As more companies focus on AI cost control, many overseas firms have also started trying Chinese models to replace part of their U.S. models in order to reduce inference spending.
Marc Andreessen, a co-founder of Andreessen Horowitz, a well-known U.S. venture capital firm, previously said that Zhipu’s GLM-5.2 has already become the first Chinese model that can match— and in some public tests even surpass—U.S. large AI lab flagship models.
Open-source competition keeps heating up as China’s AI company value is reappraised
Since this year began, nearly all Chinese AI companies have shifted to open-source routes.
DeepSeek quickly drew global developer attention with its R1 series; companies such as Zhipu and MiniMax then followed with open-weight models; and now the Dark Side of the Moon has officially joined this camp.
At the same time, top U.S. AI companies still stick to closed-source routes.
OpenAI’s latest GPT series and Anthropic’s flagship Claude models have not opened model weights. Instead, they rely on an API subscription model to keep boosting commercial revenue.

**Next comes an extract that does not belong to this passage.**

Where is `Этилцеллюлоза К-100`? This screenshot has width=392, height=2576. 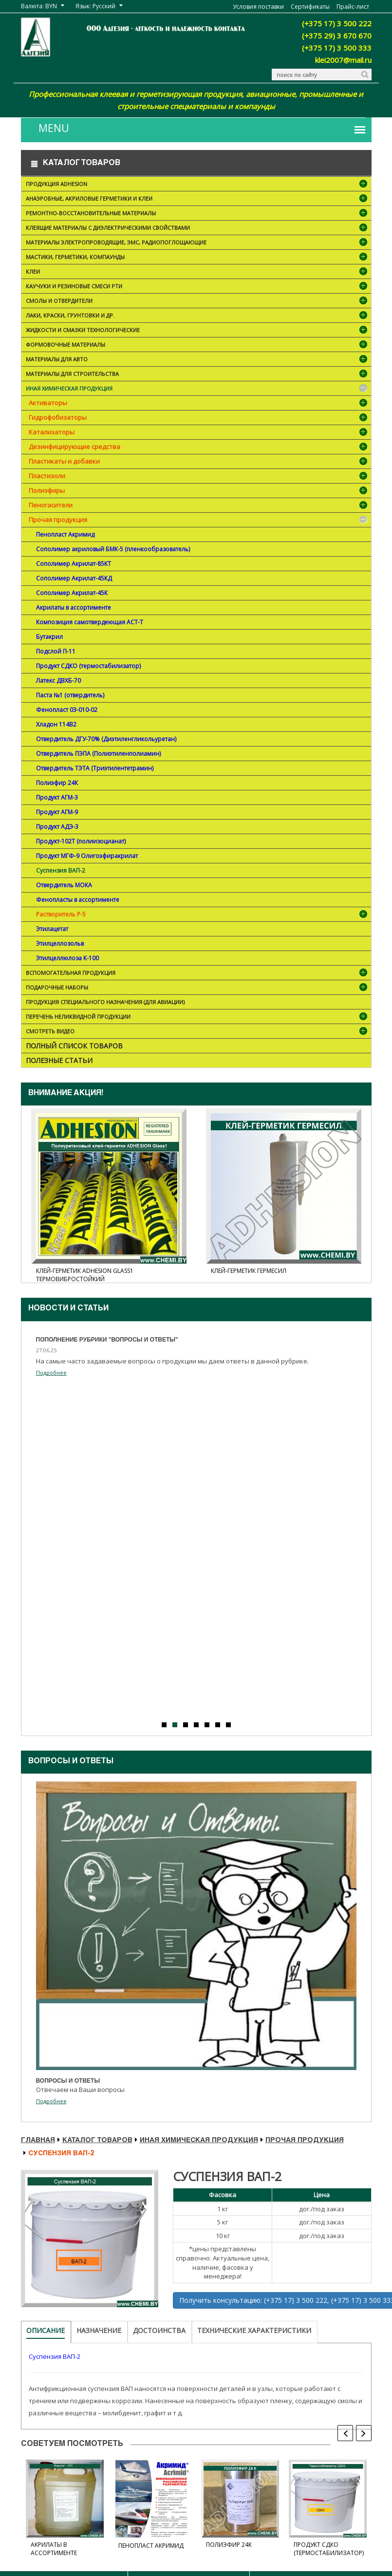 Этилцеллюлоза К-100 is located at coordinates (67, 958).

This difference in model approach has become a new dividing line in global AI competition.
The Financial Times points out that an increasing number of Silicon Valley investors and technology company executives have started to believe that the performance gap between the frontier AI models of China and the U.S. is shrinking quickly, and that what will truly determine the future competitive landscape may no longer be just model rankings, but who can build an open ecosystem that covers developers worldwide.
The capital markets are also reassessing the value of Chinese AI companies.
The Financial Times reported that the Dark Side of the Moon is conducting a new round of financing with a valuation of about $31.5 billion; DeepSeek has also started a new round of financing with a valuation of about $71 billion. By comparison, Anthropic’s valuation after its latest funding is about $965 billion, and OpenAI’s latest valuation is about $852 billion.
With Kimi K3 officially released, competition between China’s leading AI companies and U.S. frontier labs is also extending beyond a pure model-capability contest, moving further into comprehensive battles over open-source ecosystems, developer communities, and business models.